Exact copies of all the entries are required, and no pictures should appear in them.

== SUPPLIED MATERIAL

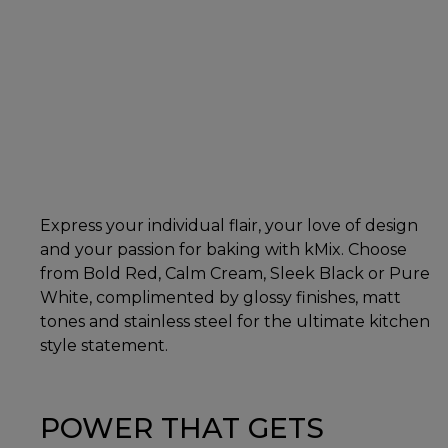
Express your individual flair, your love of design
and your passion for baking with kMix. Choose
from Bold Red, Calm Cream, Sleek Black or Pure
White, complimented by glossy finishes, matt
tones and stainless steel for the ultimate kitchen
style statement.
POWER THAT GETS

====

▶ _WRITTEN ANSWER_
Express your individual flair, your love of design
and your passion for baking with kMix. Choose
from Bold Red, Calm Cream, Sleek Black or Pure
White, complimented by glossy finishes, matt
tones and stainless steel for the ultimate kitchen
style statement.
POWER THAT GETS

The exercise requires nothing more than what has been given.